On average, people who took the survey answered half the questions incorrectly, and many flubbed even questions about their own faith. Those who scored the highest were atheists and agnostics, as well as two religious minorities: Jews and Mormons. The results were the same even after the researchers controlled for factors like age and racial differences.

What is hard to tell is whether or not the results focusing on "Christians" simply covered too broad a spectrum to compete in that kind of simplistic framework. For example, Mormons and Evangelical Protestants demonstrated high levels of knowledge about the Bible and Christian beliefs, while agnostics, atheists and Jews were more familiar with the details of world religions, period.

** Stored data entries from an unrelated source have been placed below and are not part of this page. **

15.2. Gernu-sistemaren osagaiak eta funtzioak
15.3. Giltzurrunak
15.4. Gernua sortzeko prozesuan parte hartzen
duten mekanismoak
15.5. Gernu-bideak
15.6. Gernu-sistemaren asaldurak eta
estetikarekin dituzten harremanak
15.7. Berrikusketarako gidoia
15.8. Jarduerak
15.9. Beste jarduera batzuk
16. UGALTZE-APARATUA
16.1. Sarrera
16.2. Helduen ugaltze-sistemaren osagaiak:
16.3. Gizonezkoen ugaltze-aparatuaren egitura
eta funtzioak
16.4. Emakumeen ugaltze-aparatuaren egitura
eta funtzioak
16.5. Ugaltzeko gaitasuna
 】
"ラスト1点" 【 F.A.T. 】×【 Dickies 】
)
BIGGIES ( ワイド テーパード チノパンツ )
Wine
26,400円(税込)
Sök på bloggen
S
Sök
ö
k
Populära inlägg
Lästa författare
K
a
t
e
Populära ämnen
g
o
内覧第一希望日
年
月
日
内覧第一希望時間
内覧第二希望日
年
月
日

You can see a bit more of the complexity of the results in the top of the report by Godbeat veteran Cathy Lynn Grossman at USA Today. This is one case where the use of info bullets at the top of a story, in my opinion, really helped:

The new U.S. Religious Knowledge Survey, released today by the Pew Forum on Religion & Public Life, finds that although 86% of us believe in God or a higher power, we don't know our own traditions or those of neighbors across the street or across the globe.

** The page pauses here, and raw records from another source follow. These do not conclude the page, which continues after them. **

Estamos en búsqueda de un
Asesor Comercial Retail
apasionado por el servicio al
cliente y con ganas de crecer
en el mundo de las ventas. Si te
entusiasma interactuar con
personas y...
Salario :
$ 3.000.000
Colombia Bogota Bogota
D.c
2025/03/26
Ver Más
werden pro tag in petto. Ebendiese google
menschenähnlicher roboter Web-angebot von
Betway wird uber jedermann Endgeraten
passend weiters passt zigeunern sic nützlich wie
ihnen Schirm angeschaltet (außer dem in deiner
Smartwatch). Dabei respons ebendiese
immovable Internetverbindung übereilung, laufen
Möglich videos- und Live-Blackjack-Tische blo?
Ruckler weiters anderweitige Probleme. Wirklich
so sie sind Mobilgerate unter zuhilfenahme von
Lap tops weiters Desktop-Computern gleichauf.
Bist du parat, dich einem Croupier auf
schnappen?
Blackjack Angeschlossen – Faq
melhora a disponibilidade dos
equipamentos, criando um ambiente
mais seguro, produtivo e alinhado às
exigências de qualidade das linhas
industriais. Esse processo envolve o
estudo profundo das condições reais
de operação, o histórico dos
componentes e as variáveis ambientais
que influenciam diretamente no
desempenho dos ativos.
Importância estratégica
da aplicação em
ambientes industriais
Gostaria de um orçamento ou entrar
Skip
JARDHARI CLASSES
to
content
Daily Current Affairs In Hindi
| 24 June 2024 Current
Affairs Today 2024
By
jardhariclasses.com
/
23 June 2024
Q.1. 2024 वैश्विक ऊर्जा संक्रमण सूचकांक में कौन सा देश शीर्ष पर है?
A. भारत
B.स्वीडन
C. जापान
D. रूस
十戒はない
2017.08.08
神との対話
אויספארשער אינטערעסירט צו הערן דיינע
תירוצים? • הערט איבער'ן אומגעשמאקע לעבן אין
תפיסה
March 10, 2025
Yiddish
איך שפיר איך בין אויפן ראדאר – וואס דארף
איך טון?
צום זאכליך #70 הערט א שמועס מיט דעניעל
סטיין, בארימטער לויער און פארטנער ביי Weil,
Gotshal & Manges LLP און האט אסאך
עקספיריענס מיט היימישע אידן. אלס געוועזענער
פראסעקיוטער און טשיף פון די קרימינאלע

Among 3,412 adults surveyed, only 2% correctly answered at least 29 of 32 questions on the Bible, major religious figures, beliefs and practices. The average score was 16 correct (50%).

Key findings:

* Doctrines don't grab us. Only 55% of Catholic respondents knew the core teaching that the bread and wine in the Mass become the body and blood of Christ, and are not merely symbols. Just 19% of Protestants knew the basic tenet that salvation is through faith alone, not actions as well.

* Basic Bible eludes us. Just 55% of all respondents knew the Golden Rule isn't one of the Ten Commandments; 45% could name all four Gospels (Matthew, Mark, Luke and John).

* World religions are a struggle. Fewer than half (47%) knew that the Dalai Lama is a Buddhist; 27% knew most people in Indonesia are Muslims.

Along the same lines, the New York Times noted that 53 percent of Protestants could not identify Martin Luther as the man who started the Protestant Reformation and 43 percent of Jews did not know that the great philosopher Maimonides was Jewish.

According to the researchers, a person's education was the single best predictor of how she or he would score. I do not doubt that. However, when I have a chance to dig further into this data, I will be looking for evidence of a pew gap in this Pew effort.

In other words, did anyone try to find out if the intensity of a person's religious practice has anything to do with knowledge. In other words, do daily Mass Catholics know more about Catholicism and other religions than inactive Catholics? Do Jews who regularly attend worship services know more about, well, Maimonides than Jews who are completely secular? Do Evangelicals who take part in foreign missions projects know more about Islam, Hinduism, Buddhism, etc., than people who say they are vaguely "Protestant" and that's that?

And the Los Angeles Times piece? OK, OK, here is the start of that one:

If you want to know about God, you might want to talk to an atheist.

Heresy? Perhaps. But a survey that measured Americans' knowledge of religion found that atheists and agnostics knew more, on average, than followers of most major faiths. In fact, the gaps in knowledge among some of the faithful may give new meaning to the term "blind faith."

So there.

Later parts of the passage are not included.